[Problem details]
Write out the data exactly, please, and omit the pictures.

[Collected data]
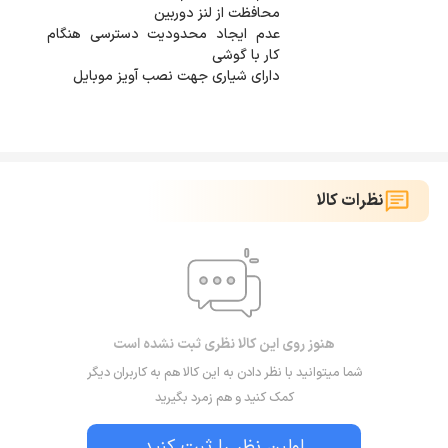
عدم ایجاد محدودیت دسترسی هنگام
دارای شیاری جهت نصب آویز موبایل
نظرات کالا
هنوز روی این کالا نظری ثبت نشده است
شما میتوانید با نظر دادن به این کالا هم به کاربران دیگر
کمک کنید و هم زمرد بگیرید
اولین نظر را ثبت کنید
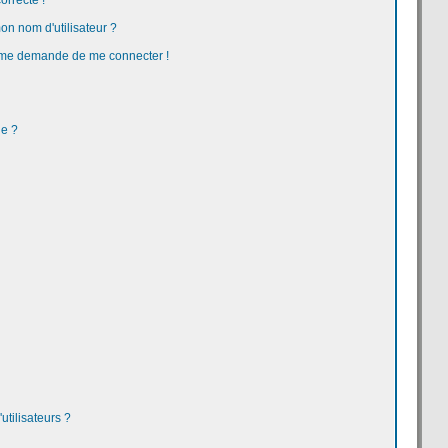
orrecte !
n nom d'utilisateur ?
 on me demande de me connecter !
ge ?
tilisateurs ?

[Answer below]
عدم ایجاد محدودیت دسترسی هنگام
دارای شیاری جهت نصب آویز موبایل
نظرات کالا
هنوز روی این کالا نظری ثبت نشده است
شما میتوانید با نظر دادن به این کالا هم به کاربران دیگر
کمک کنید و هم زمرد بگیرید
اولین نظر را ثبت کنید
orrecte !
n nom d'utilisateur ?
 on me demande de me connecter !
ge ?
tilisateurs ?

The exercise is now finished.